----- Supplied material -----

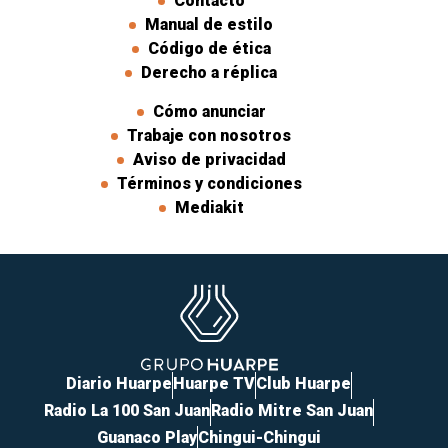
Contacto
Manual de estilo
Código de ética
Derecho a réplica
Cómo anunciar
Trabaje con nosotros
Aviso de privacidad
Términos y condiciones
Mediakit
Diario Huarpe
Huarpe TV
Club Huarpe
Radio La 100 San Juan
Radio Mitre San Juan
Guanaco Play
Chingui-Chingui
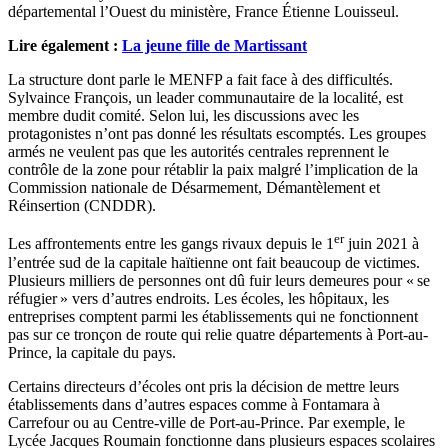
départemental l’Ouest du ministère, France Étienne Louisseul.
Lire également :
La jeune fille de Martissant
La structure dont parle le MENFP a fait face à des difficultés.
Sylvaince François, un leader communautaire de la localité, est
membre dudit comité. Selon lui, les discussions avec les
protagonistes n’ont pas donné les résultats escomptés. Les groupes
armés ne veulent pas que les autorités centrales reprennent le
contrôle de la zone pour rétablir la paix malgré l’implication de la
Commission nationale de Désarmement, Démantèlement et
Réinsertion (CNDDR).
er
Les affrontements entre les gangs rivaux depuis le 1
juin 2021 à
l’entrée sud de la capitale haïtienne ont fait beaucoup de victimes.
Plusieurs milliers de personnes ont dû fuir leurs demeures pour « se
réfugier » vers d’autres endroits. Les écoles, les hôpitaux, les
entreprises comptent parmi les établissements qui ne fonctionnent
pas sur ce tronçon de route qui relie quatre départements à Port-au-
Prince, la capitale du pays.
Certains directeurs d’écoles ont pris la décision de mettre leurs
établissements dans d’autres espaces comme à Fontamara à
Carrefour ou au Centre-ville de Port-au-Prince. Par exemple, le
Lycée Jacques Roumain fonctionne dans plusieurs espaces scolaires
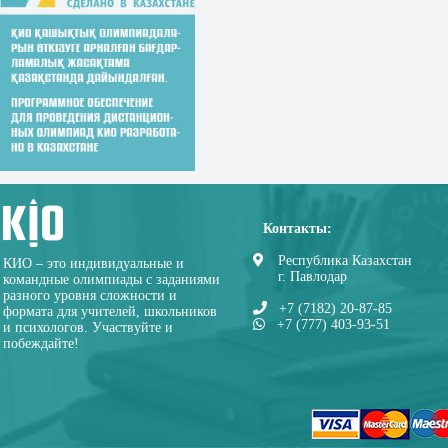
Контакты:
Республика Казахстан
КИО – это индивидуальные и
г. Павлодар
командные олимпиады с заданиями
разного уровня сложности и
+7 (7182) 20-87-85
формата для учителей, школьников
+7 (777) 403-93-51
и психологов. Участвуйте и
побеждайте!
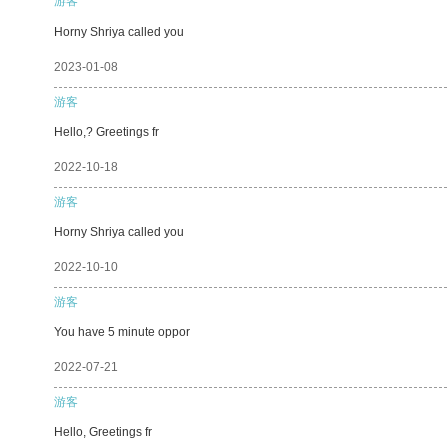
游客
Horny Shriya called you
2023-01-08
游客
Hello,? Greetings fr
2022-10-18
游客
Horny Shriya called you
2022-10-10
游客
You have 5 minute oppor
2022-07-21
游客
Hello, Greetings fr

-----
----- Supplied material -----

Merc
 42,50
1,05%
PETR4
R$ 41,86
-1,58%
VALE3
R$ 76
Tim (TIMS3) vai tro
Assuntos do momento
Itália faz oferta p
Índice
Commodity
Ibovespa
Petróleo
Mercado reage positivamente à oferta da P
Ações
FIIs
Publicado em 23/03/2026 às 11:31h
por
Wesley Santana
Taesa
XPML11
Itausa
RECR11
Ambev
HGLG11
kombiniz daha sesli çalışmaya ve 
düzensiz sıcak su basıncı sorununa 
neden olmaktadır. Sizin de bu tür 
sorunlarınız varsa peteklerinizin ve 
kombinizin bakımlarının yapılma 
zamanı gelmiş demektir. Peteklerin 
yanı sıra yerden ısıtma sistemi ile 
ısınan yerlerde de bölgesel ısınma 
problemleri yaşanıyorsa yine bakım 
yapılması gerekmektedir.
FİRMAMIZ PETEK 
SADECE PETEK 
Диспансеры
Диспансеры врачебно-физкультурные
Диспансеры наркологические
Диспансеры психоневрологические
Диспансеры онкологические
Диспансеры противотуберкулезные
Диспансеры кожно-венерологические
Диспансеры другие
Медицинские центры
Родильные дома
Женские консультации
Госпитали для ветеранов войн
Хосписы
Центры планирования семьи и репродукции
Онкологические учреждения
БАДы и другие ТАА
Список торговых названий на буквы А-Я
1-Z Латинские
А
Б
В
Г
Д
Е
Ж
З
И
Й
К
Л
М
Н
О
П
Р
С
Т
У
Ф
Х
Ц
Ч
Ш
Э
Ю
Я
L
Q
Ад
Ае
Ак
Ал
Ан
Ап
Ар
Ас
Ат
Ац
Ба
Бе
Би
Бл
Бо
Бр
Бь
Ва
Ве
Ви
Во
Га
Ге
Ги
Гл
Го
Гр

-----
----- Supplied material -----

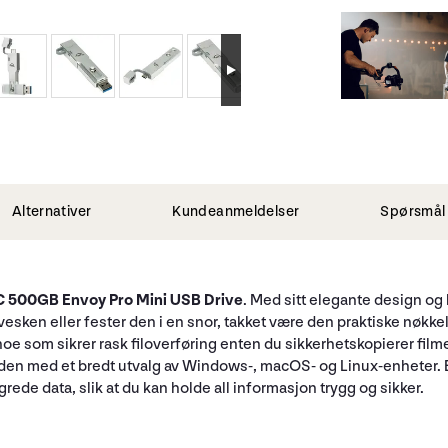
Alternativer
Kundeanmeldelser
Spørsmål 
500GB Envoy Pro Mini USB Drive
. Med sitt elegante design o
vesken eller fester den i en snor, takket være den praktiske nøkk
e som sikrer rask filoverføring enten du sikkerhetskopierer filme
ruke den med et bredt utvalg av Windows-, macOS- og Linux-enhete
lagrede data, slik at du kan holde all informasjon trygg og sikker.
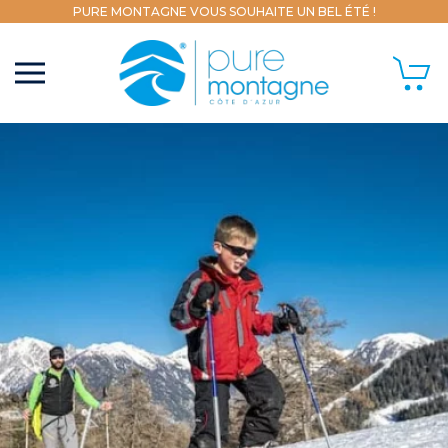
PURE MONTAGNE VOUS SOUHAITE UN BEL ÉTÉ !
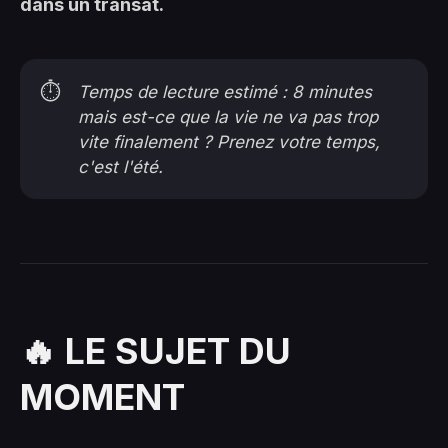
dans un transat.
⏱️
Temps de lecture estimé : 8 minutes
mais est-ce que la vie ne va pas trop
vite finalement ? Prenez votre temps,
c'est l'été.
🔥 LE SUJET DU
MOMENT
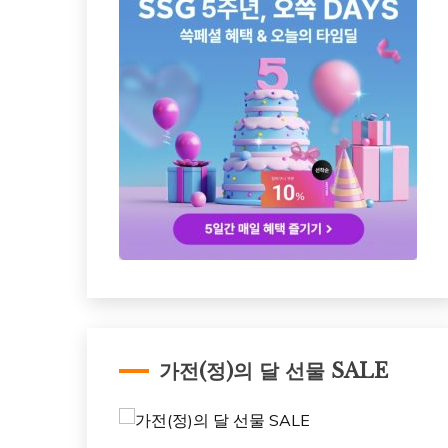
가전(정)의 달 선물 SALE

-----

> Assignment:
Report each line of the listing above that uses the word "pour".

> Answer to this exercise:
contrôle de la zone pour rétablir la paix malgré l’implication de la
Plusieurs milliers de personnes ont dû fuir leurs demeures pour « se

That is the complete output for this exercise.